(Records excerpted from a collection)
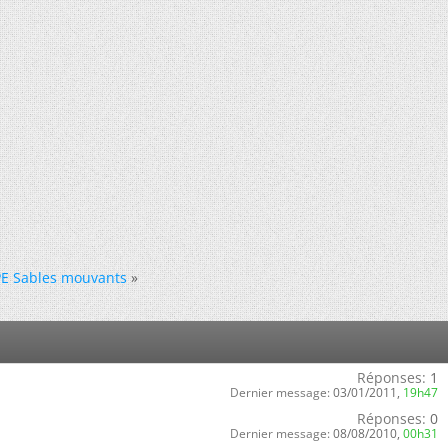
E Sables mouvants
»
Réponses:
1
Dernier message:
03/01/2011,
19h47
Réponses:
0
Dernier message:
08/08/2010,
00h31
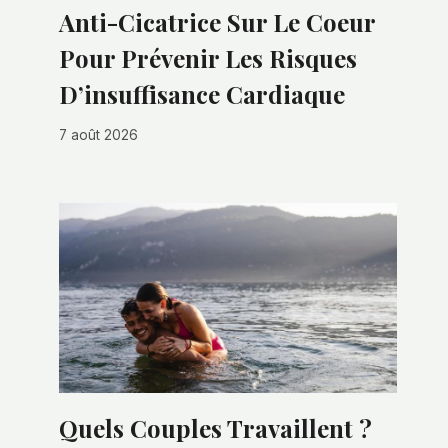
Anti-Cicatrice Sur Le Coeur
Pour Prévenir Les Risques
D’insuffisance Cardiaque
7 août 2026
Quels Couples Travaillent ?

▶ **Problem to work on**
Could the data above be reproduced exactly, with the pictures left out?

▶ **Output below**
E Sables mouvants
»
Réponses:
1
Dernier message:
03/01/2011,
19h47
Réponses:
0
Dernier message:
08/08/2010,
00h31
Anti-Cicatrice Sur Le Coeur
Pour Prévenir Les Risques
D’insuffisance Cardiaque
7 août 2026
Quels Couples Travaillent ?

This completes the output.